我は自己を調御せる方に調御され、寂静に至れる人達の最高者に寂静へと導かれたり。
解脱者によりて我は輪廻の大いなる恐怖と有の束縛より解脱せしめられたり。
そしてまた王よ、あなたは世尊に、
『私が般涅槃して百年後、都城パータリプトラにアショーカと呼ばれる王が現れる。
彼は世界の四分の一を支配する転輪王となり、
私の遺骨を広め、八万四千の塔を建立する法王となろう』と予言された。
なのに王はこんな地獄さながらの場所を作らせてはそこで何千もの人違を殺させている。
王よ、あなたは一切有情に安心をお与えになられるように。
そして世尊の望みを叶えられるように。」
そして比丘は言った。
「それゆえ、王よ、貴方は優しき有情達に安心を与えよ。
導師の望みを叶え、法を具させる塔を広めよかし。
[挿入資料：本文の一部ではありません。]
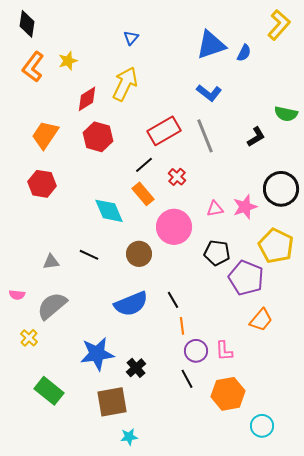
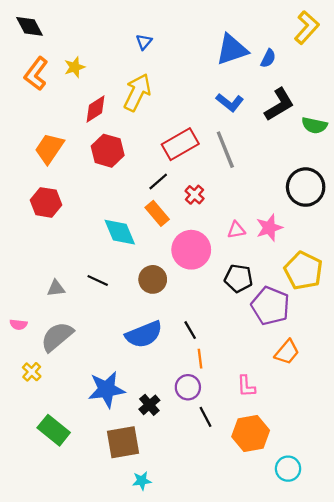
black diamond: (27, 24) -> (29, 26), turned -36
black L-shape: (256, 137) -> (279, 105), moved, size x1.5
black circle: (281, 189) -> (306, 187), moved
purple circle: (196, 351) -> (188, 387), moved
」
「十力者の子よ、この悪行を許せ。
そして今、我は貴方にかく宣言す。
我はかの聖仙たる仏に、聖者に知らしめた法に、そして最高の僧伽に帰依す。
さらにまた、今、我は仏を尊重し、仏に傾倒せる浄信ゆえに、かくの如き努力をす。
白鳥・太陽・法螺貝・月・鶴に似た勝者の塔で大地を荘厳せん。」
やがて、その比丘はその同じ神通力でそこを脱出した。